Fukushima Radiation Leak to Hit US Shores in April
Radioactive ocean water from the Fukushima Dai-ichi nuclear plant in Japan will reach the U.S. by April should a Fukushima plume prediction hold true.
"The plume of radiation from the Fukushima Dai-ichi nuclear power plant is forecasted to be detectable at the Pacific coast in April 2014, according to a scientific model developed by Vincent Rossi, a post-doctoral research associate at the Institute for Cross-Disciplinary Physics and Complex Systems in Spain," reports Woods Hole Oceanographic Institute (WHOI).
Marine chemist Ken Buesseler, the man behind crowdsourcing campaign 'How Radioactive Is Our Ocean', says that radiation levels will most likely be not that high but remarked that the ocean's radiation levels need ample monitoring as it is "an evolving situation."
Contrary to other reports that radioactive ocean water has already arrived at the California coast, Buesseler and his team says that radiation from the Fukushima nuclear disaster has not yet reached ocean waters along the Pacific coast, reports the San Francisco Chronicle.
The San Francisco Chronicle explains that according to Buesseler, four coastal monitoring sites in California and Washington have detected no traces of radiation from the Fukushima Dai-ichi nuclear plant destruction, at least "not yet," notes the report.
"We have results from eight locations, and they all have cesium-137, but no cesium-134 yet," Live Science quotes Buesseler. The marine chemist adds that cesium-137 levels from the gathered ocean water sample were 1.3 to 1.7 Becquerels per cubic meter.
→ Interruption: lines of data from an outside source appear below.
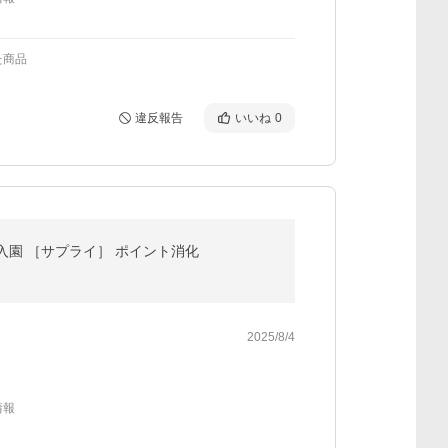
た商品
違反報告
いいね
0
入園 ［サプライ］ ポイント消化
2025/8/4
情報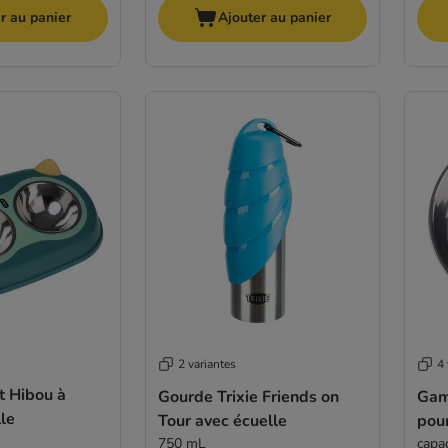
r au panier
Ajouter au panier
2 variantes
4 
t Hibou à
Gourde Trixie Friends on
Gam
le
Tour avec écuelle
pour
750 mL
capac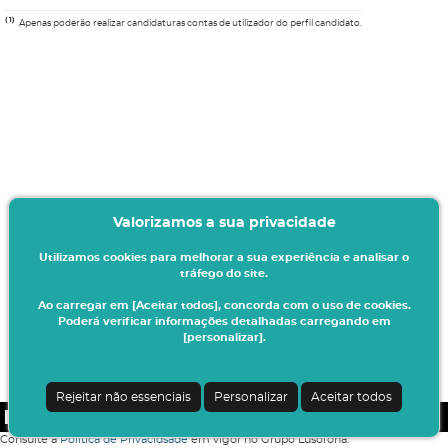
(1)
Apenas poderão realizar candidaturas contas de utilizador do perfil candidato.
Valorizamos a sua privacidade
Utilizamos cookies para melhorar a sua experiência e analisar o
tráfego do site.
Ao carregar em [Aceitar todos], concorda com o uso de cookies.
Poderá verificar informações detalhadas carregando em
[personalizar].
Rejeitar não essenciais
Personalizar
Aceitar todos
CSSnet - Aplicacao Web | v24.0.4-8 (24.0.4)
|
COFAC
Consulte a
Política de Privacidsade
em vigor no Grupo Lusófona.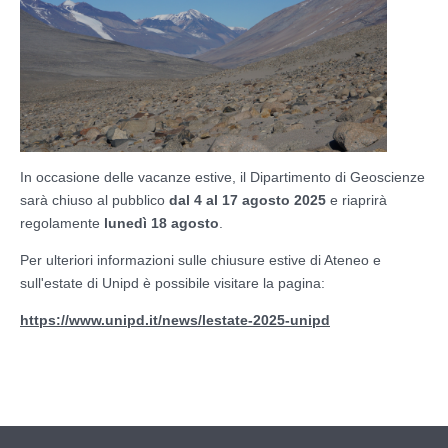
In occasione delle vacanze estive, il Dipartimento di Geoscienze
sarà chiuso al pubblico
dal 4 al 17 agosto 2025
e riaprirà
regolamente
lunedì 18 agosto
.
Per ulteriori informazioni sulle chiusure estive di Ateneo e
sull'estate di Unipd è possibile visitare la pagina:
https://www.unipd.it/news/lestate-2025-unipd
The U.S. safety limit for cesium levels in drinking water is about 28 Becquerels, the number of radioactive decay events per second, per gallon (or 7,400 Becquerels per cubic meter), adds Live Science.
The tell-tale element for the Fukushima Dai-ichi meltdown is reportedly cesium-134, says Live Science. The radioactive isotope has been released from the Japanese nuclear plant in 2011 after the Tohoku earthquake, along with cesium-137 and iodine-131.
According to John Smith, a research scientist at Canada's Bedford Institute of Oceanography, cesium-137 is present in the North Pacific partly due to nuclear weapon tests and nuclear power plant discharge but says that the only cesium-134 in the North Pacific is there from Fukushima, reports Live Science.
Unlike the U.S., ocean water samples collected by Smith and his team from west of Vancouver, Canada in June 2013 showed cesium-134 concentration reaching 0.9 Becquerels per cubic meter, says Live Science. Smith's team is still awaiting results for the February 2014 sample.